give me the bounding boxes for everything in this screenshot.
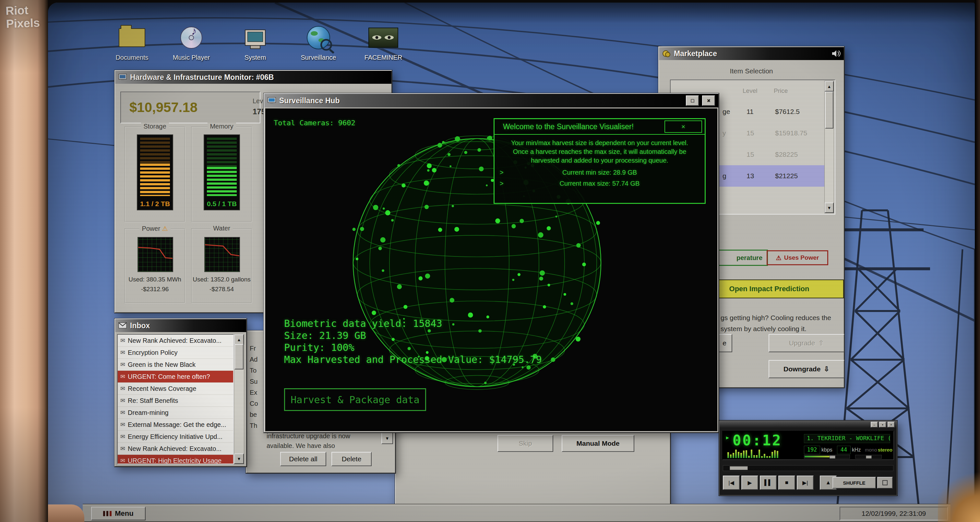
harvest-stats: Biometric data yield: 15843 Size: 21.39 … (284, 318, 542, 366)
email-row[interactable]: ✉New Rank Achieved: Excavato... (118, 443, 233, 455)
player-shade-button[interactable]: ▪ (879, 422, 886, 428)
harvest-button-label: Harvest & Package data (291, 394, 419, 405)
biometric-yield: Biometric data yield: 15843 (284, 318, 542, 329)
min-size-text: Current min size: 28.9 GB (562, 169, 637, 176)
close-button[interactable]: × (702, 96, 715, 106)
harvest-purity: Purity: 100% (284, 342, 542, 353)
email-row[interactable]: ✉Green is the New Black (118, 359, 233, 371)
item-price: $15918.75 (775, 129, 807, 137)
email-row[interactable]: ✉Encryption Policy (118, 347, 233, 359)
speaker-icon[interactable] (832, 50, 840, 57)
manual-mode-label: Manual Mode (576, 439, 619, 447)
email-row[interactable]: ✉Recent News Coverage (118, 383, 233, 395)
camera-dot (550, 358, 555, 362)
icon-label: Surveillance (301, 54, 336, 61)
upgrade-button[interactable]: Upgrade ⇧ (768, 334, 845, 352)
surveillance-titlebar[interactable]: Surveillance Hub □ × (264, 94, 718, 107)
email-row[interactable]: ✉New Rank Achieved: Excavato... (118, 335, 233, 347)
scroll-down-icon[interactable]: ▼ (825, 203, 834, 213)
marketplace-titlebar[interactable]: Marketplace (659, 47, 844, 60)
warning-icon: ⚠ (776, 254, 781, 262)
email-row[interactable]: ✉External Message: Get the edge... (118, 419, 233, 431)
camera-dot (383, 208, 385, 209)
scroll-thumb[interactable] (825, 91, 834, 129)
listbox-scrollbar[interactable]: ▲ ▼ (824, 81, 834, 213)
player-display: ▶ 00:12 1. TEKRIDER - WORKLIFE (3:48) 19… (722, 431, 894, 460)
restore-button[interactable]: □ (686, 96, 699, 106)
samplerate-unit: kHz (852, 447, 861, 453)
inbox-scrollbar[interactable]: ▲ ▼ (234, 334, 244, 464)
desktop-icon-music-player[interactable]: ♪ Music Player (167, 24, 216, 61)
desktop-icon-surveillance[interactable]: Surveillance (294, 24, 343, 61)
scroll-down-icon[interactable]: ▼ (234, 453, 244, 464)
time-display[interactable]: 00:12 (733, 432, 782, 449)
email-row[interactable]: ✉Dream-mining (118, 407, 233, 419)
dropdown-arrow-icon[interactable]: ▼ (381, 433, 393, 444)
downgrade-button[interactable]: Downgrade ⇩ (768, 360, 845, 378)
delete-button[interactable]: Delete (331, 452, 372, 466)
monitor-bezel-right (975, 0, 980, 522)
window-title: Hardware & Infrastructure Monitor: #06B (130, 73, 274, 82)
samplerate-value: 44 (837, 446, 851, 454)
shuffle-toggle[interactable]: SHUFFLE (832, 477, 876, 488)
camera-dot (543, 305, 546, 308)
scroll-up-icon[interactable]: ▲ (234, 334, 244, 345)
menu-label: Menu (115, 509, 133, 518)
track-title-marquee[interactable]: 1. TEKRIDER - WORKLIFE (3:48) (804, 434, 890, 443)
max-size-text: Current max size: 57.74 GB (560, 180, 640, 187)
next-track-icon[interactable]: ▶| (797, 476, 814, 490)
delete-all-button[interactable]: Delete all (280, 452, 326, 466)
camera-dot (447, 153, 450, 156)
inbox-titlebar[interactable]: Inbox (115, 319, 246, 332)
max-size-row: > Current max size: 57.74 GB (495, 178, 705, 189)
player-titlebar[interactable]: – ▪ × (720, 421, 897, 428)
scroll-up-icon[interactable]: ▲ (825, 81, 834, 91)
monitor-bezel-left (0, 0, 48, 522)
manual-mode-button[interactable]: Manual Mode (562, 435, 634, 452)
player-close-button[interactable]: × (888, 422, 895, 428)
desktop-icon-documents[interactable]: Documents (108, 24, 156, 61)
memory-meter: 0.5 / 1 TB (204, 134, 240, 210)
water-panel: Water Used: 1352.0 gallons -$278.54 (191, 228, 252, 303)
faceminer-main-window: Skip Manual Mode (395, 432, 671, 509)
repeat-toggle[interactable] (877, 477, 893, 488)
camera-dot (401, 184, 406, 187)
dialog-titlebar[interactable]: Welcome to the Surveillance Visualiser! … (495, 119, 705, 134)
desktop-icon-system[interactable]: System (231, 24, 280, 61)
camera-dot (391, 219, 394, 222)
hardware-titlebar[interactable]: Hardware & Infrastructure Monitor: #06B (115, 71, 391, 84)
camera-dot (495, 219, 500, 223)
stop-icon[interactable]: ■ (778, 476, 795, 490)
item-selection-label: Item Selection (659, 67, 844, 75)
temperature-tag-label: perature (737, 254, 762, 262)
email-row-urgent[interactable]: ✉URGENT: Come here often? (118, 371, 233, 383)
previous-track-icon[interactable]: |◀ (723, 476, 740, 490)
play-icon[interactable]: ▶ (741, 476, 758, 490)
menu-logo-icon (103, 510, 111, 517)
pause-icon[interactable]: ▌▌ (760, 476, 777, 490)
scroll-thumb[interactable] (234, 344, 243, 369)
camera-dot (418, 276, 423, 281)
memory-value: 0.5 / 1 TB (204, 200, 239, 208)
seek-slider[interactable] (723, 465, 893, 471)
monitor-bezel-glow (938, 467, 980, 522)
skip-button[interactable]: Skip (498, 435, 553, 452)
desktop-icon-faceminer[interactable]: FACEMINER (359, 24, 407, 61)
email-row[interactable]: ✉Re: Staff Benefits (118, 395, 233, 407)
dialog-close-button[interactable]: × (665, 120, 702, 133)
player-minimize-button[interactable]: – (871, 422, 878, 428)
balance-slider[interactable] (855, 455, 882, 459)
menu-button[interactable]: Menu (91, 507, 146, 520)
email-row[interactable]: ✉Energy Efficiency Initiative Upd... (118, 431, 233, 443)
camera-dot (479, 166, 484, 171)
mail-icon: ✉ (120, 337, 125, 344)
harvest-package-button[interactable]: Harvest & Package data (284, 388, 426, 411)
email-body-line1: infrastructure upgrade is now (267, 433, 350, 440)
camera-dot (425, 273, 430, 279)
camera-dot (385, 210, 390, 216)
camera-dot (449, 298, 454, 303)
marketplace-icon (662, 50, 671, 57)
email-row-urgent[interactable]: ✉URGENT: High Electricity Usage (118, 455, 233, 464)
power-cost: -$2312.96 (125, 286, 185, 293)
volume-slider[interactable] (804, 455, 850, 459)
-----
ASSIGNED TASK -> Each entry above is to be duplicated exactly, and its pictures omitted.

RESPONSE TO THE EXERCISE ->
give me the bounding boxes for everything in this screenshot.
harvest-stats: Biometric data yield: 15843 Size: 21.39 … (284, 318, 542, 366)
email-row[interactable]: ✉New Rank Achieved: Excavato... (118, 443, 233, 455)
player-shade-button[interactable]: ▪ (879, 422, 886, 428)
harvest-button-label: Harvest & Package data (291, 394, 419, 405)
biometric-yield: Biometric data yield: 15843 (284, 318, 542, 329)
min-size-text: Current min size: 28.9 GB (562, 169, 637, 176)
close-button[interactable]: × (702, 96, 715, 106)
harvest-purity: Purity: 100% (284, 342, 542, 353)
email-row[interactable]: ✉Green is the New Black (118, 359, 233, 371)
item-price: $15918.75 (775, 129, 807, 137)
email-row[interactable]: ✉Encryption Policy (118, 347, 233, 359)
speaker-icon[interactable] (832, 50, 840, 57)
manual-mode-label: Manual Mode (576, 439, 619, 447)
email-row[interactable]: ✉Recent News Coverage (118, 383, 233, 395)
camera-dot (550, 358, 555, 362)
icon-label: Surveillance (301, 54, 336, 61)
upgrade-button[interactable]: Upgrade ⇧ (768, 334, 845, 352)
surveillance-titlebar[interactable]: Surveillance Hub □ × (264, 94, 718, 107)
email-row[interactable]: ✉New Rank Achieved: Excavato... (118, 335, 233, 347)
scroll-down-icon[interactable]: ▼ (825, 203, 834, 213)
marketplace-titlebar[interactable]: Marketplace (659, 47, 844, 60)
warning-icon: ⚠ (776, 254, 781, 262)
email-row[interactable]: ✉External Message: Get the edge... (118, 419, 233, 431)
camera-dot (383, 208, 385, 209)
scroll-thumb[interactable] (825, 91, 834, 129)
listbox-scrollbar[interactable]: ▲ ▼ (824, 81, 834, 213)
player-display: ▶ 00:12 1. TEKRIDER - WORKLIFE (3:48) 19… (722, 431, 894, 460)
restore-button[interactable]: □ (686, 96, 699, 106)
samplerate-unit: kHz (852, 447, 861, 453)
inbox-scrollbar[interactable]: ▲ ▼ (234, 334, 244, 464)
desktop-icon-music-player[interactable]: ♪ Music Player (167, 24, 216, 61)
desktop-icon-surveillance[interactable]: Surveillance (294, 24, 343, 61)
scroll-down-icon[interactable]: ▼ (234, 453, 244, 464)
time-display[interactable]: 00:12 (733, 432, 782, 449)
email-row[interactable]: ✉Dream-mining (118, 407, 233, 419)
dropdown-arrow-icon[interactable]: ▼ (381, 433, 393, 444)
downgrade-button[interactable]: Downgrade ⇩ (768, 360, 845, 378)
delete-button[interactable]: Delete (331, 452, 372, 466)
monitor-bezel-right (975, 0, 980, 522)
window-title: Hardware & Infrastructure Monitor: #06B (130, 73, 274, 82)
samplerate-value: 44 (837, 446, 851, 454)
shuffle-toggle[interactable]: SHUFFLE (832, 477, 876, 488)
camera-dot (543, 305, 546, 308)
scroll-up-icon[interactable]: ▲ (234, 334, 244, 345)
menu-label: Menu (115, 509, 133, 518)
track-title-marquee[interactable]: 1. TEKRIDER - WORKLIFE (3:48) (804, 434, 890, 443)
max-size-text: Current max size: 57.74 GB (560, 180, 640, 187)
next-track-icon[interactable]: ▶| (797, 476, 814, 490)
delete-all-button[interactable]: Delete all (280, 452, 326, 466)
camera-dot (447, 153, 450, 156)
inbox-titlebar[interactable]: Inbox (115, 319, 246, 332)
max-size-row: > Current max size: 57.74 GB (495, 178, 705, 189)
player-titlebar[interactable]: – ▪ × (720, 421, 897, 428)
scroll-up-icon[interactable]: ▲ (825, 81, 834, 91)
monitor-bezel-left (0, 0, 48, 522)
manual-mode-button[interactable]: Manual Mode (562, 435, 634, 452)
player-close-button[interactable]: × (888, 422, 895, 428)
desktop-icon-documents[interactable]: Documents (108, 24, 156, 61)
memory-meter: 0.5 / 1 TB (204, 134, 240, 210)
water-panel: Water Used: 1352.0 gallons -$278.54 (191, 228, 252, 303)
faceminer-main-window: Skip Manual Mode (395, 432, 671, 509)
repeat-toggle[interactable] (877, 477, 893, 488)
camera-dot (401, 184, 406, 187)
dialog-titlebar[interactable]: Welcome to the Surveillance Visualiser! … (495, 119, 705, 134)
desktop-icon-system[interactable]: System (231, 24, 280, 61)
camera-dot (391, 219, 394, 222)
hardware-titlebar[interactable]: Hardware & Infrastructure Monitor: #06B (115, 71, 391, 84)
camera-dot (495, 219, 500, 223)
stop-icon[interactable]: ■ (778, 476, 795, 490)
item-selection-label: Item Selection (659, 67, 844, 75)
temperature-tag-label: perature (737, 254, 762, 262)
email-row-urgent[interactable]: ✉URGENT: Come here often? (118, 371, 233, 383)
previous-track-icon[interactable]: |◀ (723, 476, 740, 490)
play-icon[interactable]: ▶ (741, 476, 758, 490)
menu-logo-icon (103, 510, 111, 517)
pause-icon[interactable]: ▌▌ (760, 476, 777, 490)
scroll-thumb[interactable] (234, 344, 243, 369)
camera-dot (418, 276, 423, 281)
memory-value: 0.5 / 1 TB (204, 200, 239, 208)
seek-slider[interactable] (723, 465, 893, 471)
monitor-bezel-glow (938, 467, 980, 522)
skip-button[interactable]: Skip (498, 435, 553, 452)
desktop-icon-faceminer[interactable]: FACEMINER (359, 24, 407, 61)
email-row[interactable]: ✉Re: Staff Benefits (118, 395, 233, 407)
dialog-close-button[interactable]: × (665, 120, 702, 133)
player-minimize-button[interactable]: – (871, 422, 878, 428)
balance-slider[interactable] (855, 455, 882, 459)
menu-button[interactable]: Menu (91, 507, 146, 520)
email-row[interactable]: ✉Energy Efficiency Initiative Upd... (118, 431, 233, 443)
camera-dot (479, 166, 484, 171)
mail-icon: ✉ (120, 337, 125, 344)
harvest-package-button[interactable]: Harvest & Package data (284, 388, 426, 411)
email-body-line1: infrastructure upgrade is now (267, 433, 350, 440)
camera-dot (425, 273, 430, 279)
camera-dot (385, 210, 390, 216)
camera-dot (449, 298, 454, 303)
marketplace-icon (662, 50, 671, 57)
email-row-urgent[interactable]: ✉URGENT: High Electricity Usage (118, 455, 233, 464)
power-cost: -$2312.96 (125, 286, 185, 293)
volume-slider[interactable] (804, 455, 850, 459)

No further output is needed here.